The ideal burial site, according to Form School feng shui, has specific features:

Mountain behind (靠山) — A mountain or hill behind the grave provides protection and support. The mountain should be rounded and gentle, not sharp or jagged.

Water in front (朝水) — A river, stream, or lake in front of the grave collects and circulates qi. The water should flow gently — rushing water carries qi away too quickly.

Embrace on both sides (左青龙右白虎) — Hills or ridges on both sides of the grave create an "armchair" formation that holds qi in place. The left side (Azure Dragon) should be slightly higher than the right side (White Tiger).

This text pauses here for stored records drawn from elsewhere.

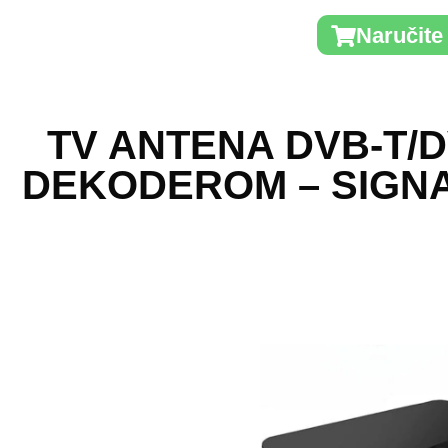
Naručit
🚚 Besplatna dostava
TV ANTENA DVB-T/D
DEKODEROM – SIGNA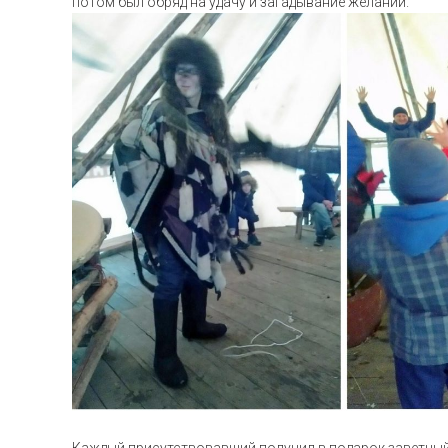
потом был обряд на удачу и загадывание желаний.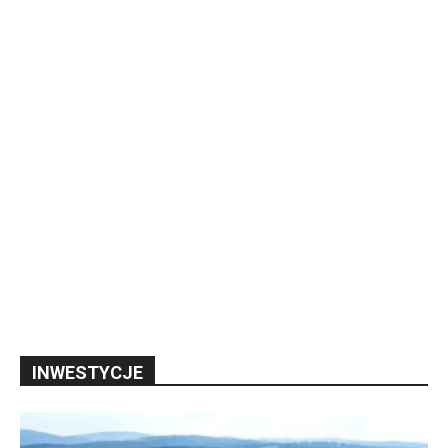
INWESTYCJE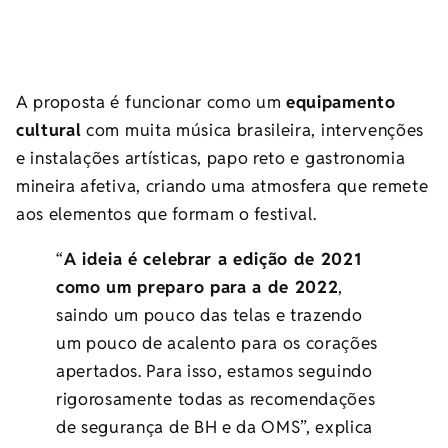
A proposta é funcionar como um
equipamento
cultural
com muita música brasileira, intervenções
e instalações artísticas, papo reto e gastronomia
mineira afetiva, criando uma atmosfera que remete
aos elementos que formam o festival.
“
A ideia é celebrar a edição de 2021
como um preparo para a de 2022
,
saindo um pouco das telas e trazendo
um pouco de acalento para os corações
apertados. Para isso, estamos seguindo
rigorosamente todas as recomendações
de segurança de BH e da OMS”, explica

Open space ahead (明堂) — An open area in front of the grave allows qi to gather before entering the site.

This configuration — mountain behind, water ahead, hills on both sides, open space in front — is called the "dragon's lair" (龙穴, lóngxué). Finding a true dragon's lair is the burial feng shui master's primary skill.

The Consequences

Chinese history is full of stories about burial feng shui affecting dynasties:

The founding of the Ming Dynasty is attributed partly to the feng shui of Zhu Yuanzhang's parents' grave — supposedly located in a dragon's lair that generated imperial-level fortune.

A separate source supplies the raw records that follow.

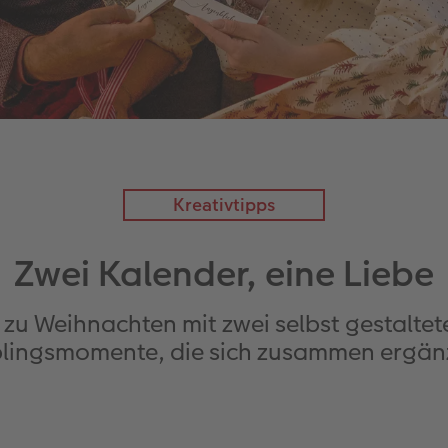
Kreativtipps
Zwei Kalender, eine Liebe
 zu Weihnachten mit zwei selbst gestaltet
blingsmomente, die sich zusammen ergän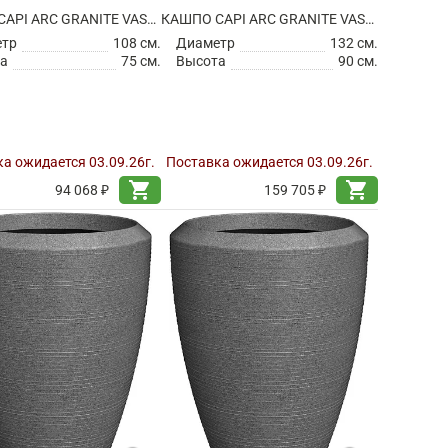
КАШПО CAPI ARC GRANITE VASE BALL WHITE
КАШПО CAPI ARC GRANITE VASE BALL WHITE
етр
108 см.
Диаметр
132 см.
а
75 см.
Высота
90 см.
а ожидается 03.09.26г.
Поставка ожидается 03.09.26г.
shopping_cart
shopping_cart
94 068 ₽
159 705 ₽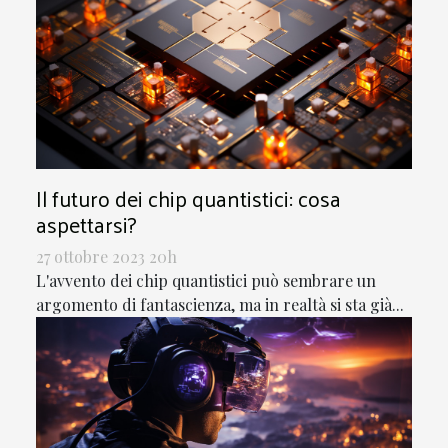
Il futuro dei chip quantistici: cosa
aspettarsi?
27 ottobre 2023 20h
L'avvento dei chip quantistici può sembrare un
argomento di fantascienza, ma in realtà si sta già...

Conversely, the decline of dynasties is sometimes attributed to the disturbance of imperial tombs — breaking the feng shui that sustained the ruling family's fortune.

The Modern Practice

Burial feng shui remains widely practiced in Chinese communities worldwide. In Hong Kong, Taiwan, and Southeast Asia, feng shui masters are routinely consulted for grave site selection. The practice is expensive — a good feng shui master charges significant fees, and premium burial sites command premium prices.

In mainland China, the practice was suppressed during the Cultural Revolution but has revived since the 1980s. The government promotes cremation over burial (to conserve land), but many families still seek feng shui-approved burial sites for their ancestors.

The Controversy

Burial feng shui is the most controversial branch of feng shui because its claims are the most extraordinary — that the location of a grave can determine the fortune of people who may not even have been born when the burial occurred.

There is no scientific evidence supporting these claims. But the practice persists because it serves a psychological function: it gives families a sense of agency over their ancestors' afterlife and their own future. In a world full of uncertainty, the belief that you can improve your family's fortune by choosing the right burial site provides comfort — even if the mechanism is imaginary.